• Available records
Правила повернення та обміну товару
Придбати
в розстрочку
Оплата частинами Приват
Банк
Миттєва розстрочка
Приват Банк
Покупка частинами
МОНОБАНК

...

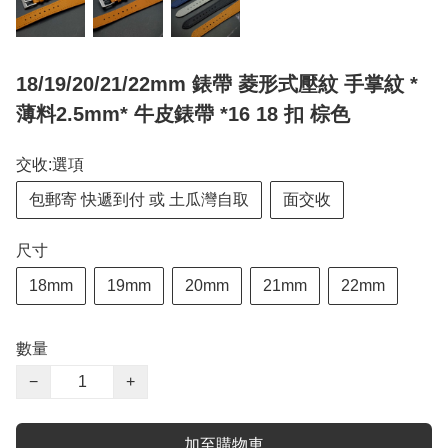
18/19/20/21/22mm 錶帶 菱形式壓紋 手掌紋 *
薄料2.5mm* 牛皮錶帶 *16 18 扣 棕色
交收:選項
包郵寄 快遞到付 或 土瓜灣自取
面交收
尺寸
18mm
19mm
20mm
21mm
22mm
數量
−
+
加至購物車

---

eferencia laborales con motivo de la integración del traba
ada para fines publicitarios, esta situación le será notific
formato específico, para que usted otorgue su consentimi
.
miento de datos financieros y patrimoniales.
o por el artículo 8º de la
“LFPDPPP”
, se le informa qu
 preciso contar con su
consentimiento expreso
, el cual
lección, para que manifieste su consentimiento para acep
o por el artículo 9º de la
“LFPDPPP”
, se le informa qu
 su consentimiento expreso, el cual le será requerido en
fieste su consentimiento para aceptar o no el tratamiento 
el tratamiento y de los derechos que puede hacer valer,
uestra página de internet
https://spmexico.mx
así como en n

• Work to complete
From the records above, copy every line that includes the word "частинами".

• Response box
Оплата частинами Приват
Покупка частинами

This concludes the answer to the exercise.